Figueiredo era dono de uma brutalidade quase viril. Eis algumas de suas pérolas: “Quem não quiser que abra, eu prendo e arrebento!” (sobre a abertura política); “A única solução é dar um tiro no coco” (sobre viver com salário mínimo); “Prefiro cheiro de cavalo do que cheiro de povo” (sobre o exercício do poder). Aliás, o que o último e mais longevo presidente militar gostava mesmo era de equitação. Chegava a se referir aos seus cavalos como “suas mulheres”. Mas sua coluna sofreu com isso.
A lombalgia do Presidente Figueiredo era antiga. Já havia relatos dela na década de 60. E as dores recorrentes chegaram quase a fazer com que Geisel reconsiderasse sua decisão em nomeá-lo sucessor. Segundo Gaspari, sua primeira cirurgia para hérnia de disco ocorreu em 1975 (A Ditadura Encurralada, p. 87). Não resolveu. O problema voltou com toda força em 1981.
Três anos mais tarde, no segundo semestre de 1984, Figueiredo não agüentou mais.

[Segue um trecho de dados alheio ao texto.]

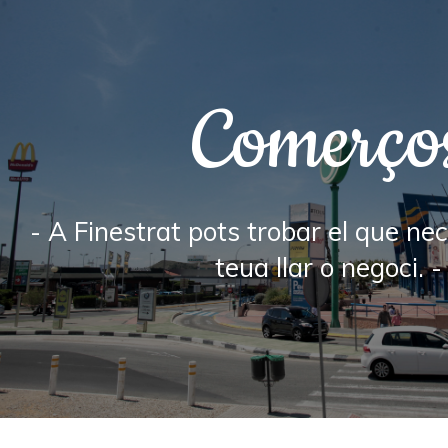
Comerço
- A Finestrat pots trobar el que nec
teua llar o negoci. -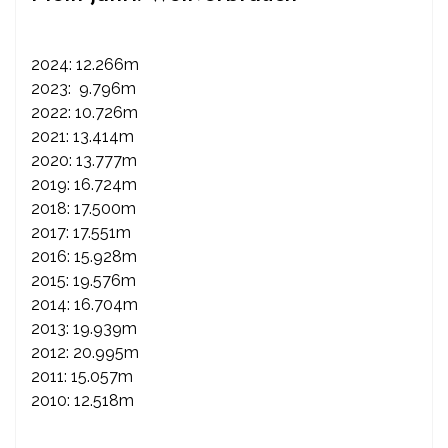
2024: 12.266m
2023: 9.796m
2022: 10.726m
2021: 13.414m
2020: 13.777m
2019: 16.724m
2018: 17.500m
2017: 17.551m
2016: 15.928m
2015: 19.576m
2014: 16.704m
2013: 19.939m
2012: 20.995m
2011: 15.057m
2010: 12.518m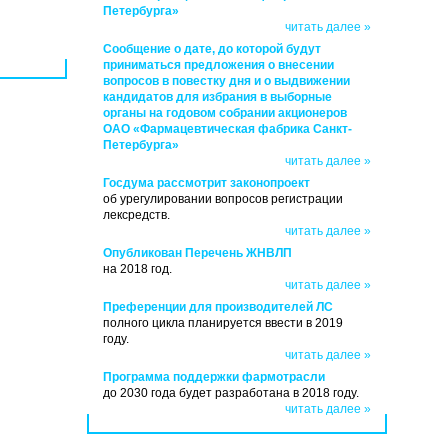
Петербурга»
читать далее »
Сообщение о дате, до которой будут
приниматься предложения о внесении
вопросов в повестку дня и о выдвижении
кандидатов для избрания в выборные
органы на годовом собрании акционеров
ОАО «Фармацевтическая фабрика Санкт-
Петербурга»
читать далее »
Госдума рассмотрит законопроект
об урегулировании вопросов регистрации
лексредств.
читать далее »
Опубликован Перечень ЖНВЛП
на 2018 год.
читать далее »
Преференции для производителей ЛС
полного цикла планируется ввести в 2019
году.
читать далее »
Программа поддержки фармотрасли
до 2030 года будет разработана в 2018 году.
читать далее »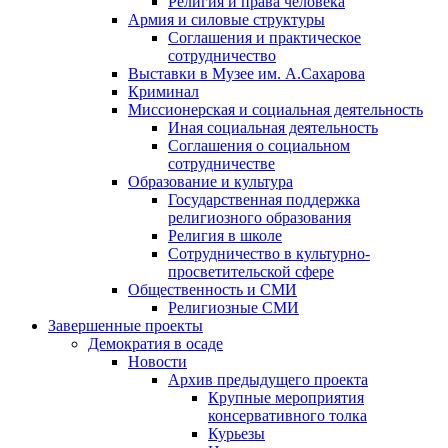
Религия и права человека
Армия и силовые структуры
Соглашения и практическое
сотрудничество
Выставки в Музее им. А.Сахарова
Криминал
Миссионерская и социальная деятельность
Иная социальная деятельность
Соглашения о социальном
сотрудничестве
Образование и культура
Государственная поддержка
религиозного образования
Религия в школе
Сотрудничество в культурно-
просветительской сфере
Общественность и СМИ
Религиозные СМИ
Завершенные проекты
Демократия в осаде
Новости
Архив предыдущего проекта
Крупные мероприятия
консервативного толка
Курьезы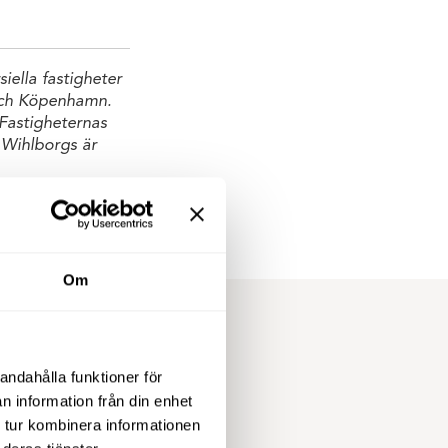
iella fastigheter
 och Köpenhamn.
Fastigheternas
 Wihlborgs är
Om
andahålla funktioner för
n information från din enhet
ler
 tur kombinera informationen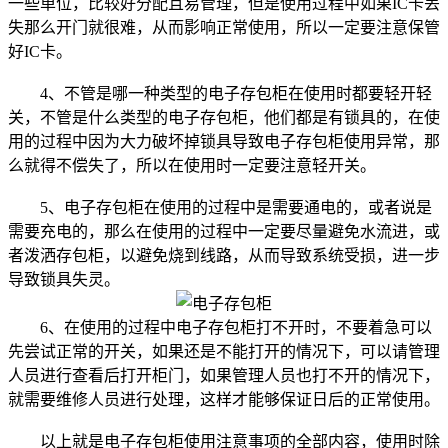
一些单位，比较好分配且易管理，但是使用过程中如果IC卡丢
失那么开门就很难，从而影响正常使用，所以一定要注意保管
好IC卡。
4、不管是哪一种类型的电子存包柜在使用时都要轻开轻
关，不管是什么类型的电子存包柜，他们都是有锁具的，在使
用的过程中因为大力破坏掉锁具导致电子存包柜使用异常，那
么就得不偿失了，所以在使用时一定要注意轻开关。
5、电子存包柜在使用的过程中是需要通电的，或者说是
需要充电的，那么在使用的过程中一定要尽量避免水流进，或
者泼洒存包柜，以避免烧到线路，从而导致系统受损，进一步
导致锁具失灵。
6、在使用的过程中电子存包柜打不开时，不要着急可以
先尝试正常的开关，如果还是不能打开的情况下，可以请管理
人员进行查看后打开柜门，如果管理人员也打不开的情况下，
就需要维修人员进行处理，这样才能够保证日后的正常使用。
以上就是电子存包柜使用注意事项的全部内容，使用时除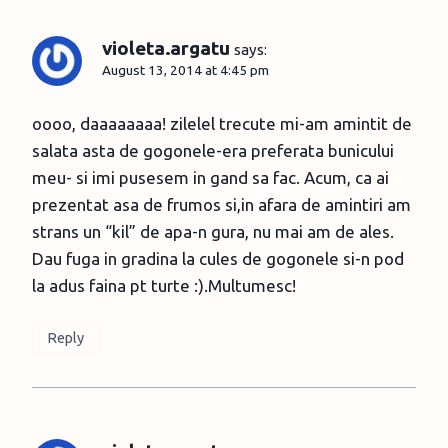
violeta.argatu
says:
August 13, 2014 at 4:45 pm
oooo, daaaaaaaa! zilelel trecute mi-am amintit de
salata asta de gogonele-era preferata bunicului
meu- si imi pusesem in gand sa fac. Acum, ca ai
prezentat asa de frumos si,in afara de amintiri am
strans un “kil” de apa-n gura, nu mai am de ales.
Dau fuga in gradina la cules de gogonele si-n pod
la adus faina pt turte :).Multumesc!
Reply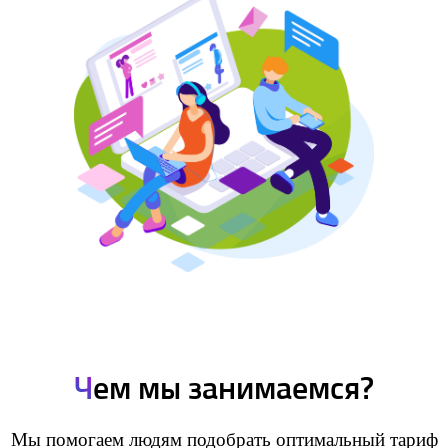
Ч
ем мы занимаемся?
Мы помогаем людям подобрать оптимальный тариф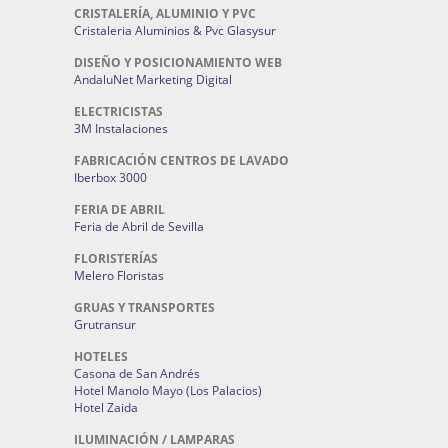
CRISTALERÍA, ALUMINIO Y PVC
Cristaleria Aluminios & Pvc Glasysur
DISEÑO Y POSICIONAMIENTO WEB
AndaluNet Marketing Digital
ELECTRICISTAS
3M Instalaciones
FABRICACIÓN CENTROS DE LAVADO
Iberbox 3000
FERIA DE ABRIL
Feria de Abril de Sevilla
FLORISTERÍAS
Melero Floristas
GRUAS Y TRANSPORTES
Grutransur
HOTELES
Casona de San Andrés
Hotel Manolo Mayo (Los Palacios)
Hotel Zaida
ILUMINACIÓN / LAMPARAS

Partiu para um tratamento não-convencional sob os cuidados do neuro-ortopedista Haruo Nishimura “que lhe aplicava massagens orientais e o submetia a sessões de alongamento” (VEJA, 23/07/1997), além de tratar “(…) hérnias de disco manipulando a coluna dos pacientes (…)” (SuperInteressante, Edição 091, abril/2005). O Presidente ia a São Paulo de Boeing nos fins de semana — fazendo disso provavelmente o tratamento de coluna mais caro da história recente brasileira. E catapultou Nishimura para a fama.
Além de referência mundial em neuro-ortopedia o Dr. Haruo Nishimura era professor kodansha hachi-dan (8º dan) de judô. Sua morte, ocorrida em maio de 2020, foi sentida tanto pela comunidade médica quanto pelos judocas brasileiros.
Não sabemos exatamente que tipo de manipulação o neuro-ortopedista fez, mas sua eficácia aparentemente foi limitada. Não ajudou também o fato do presidente ser turrão e não cumprir com as recomendações do médico. As dores de coluna atormentaram Figueiredo durante boa parte do seu mandato, depois de sua saída do poder, e por todo o resto de sua vida. Finalmente, em 1997, após sofrer repetidas decepções com a medicina tradicional e alternativa, o ex-presidente resolveu apelar para o plano espiritual. A revista VEJA de 23/07/1997 noticiou que Figueiredo, então com 79 anos, procurou os cuidados de um “(…) autoproclamado sucessor do medium Zé Arigó (…)” que incorpora o “(…) espírito de um certo doutor Fritz, médico alemão que teria vivido no começo do século”. A sua última pérola enquanto presidente (“quero que me esqueçam”) parece ter dado certo, pois ninguém parece ter prestado muita atenção na sua presença ali. Somente os paparazzi.
João Figueiredo teve seis anos de mandato. Só perde para Lula e FHC (oito anos) e Getúlio Vargas (18 anos). Morreu na véspera de natal em 1999 — com dores de coluna e problemas financeiros, dizem. Situação quase inédita, considerando as nuances, meandros e entreveros da história política do nosso país.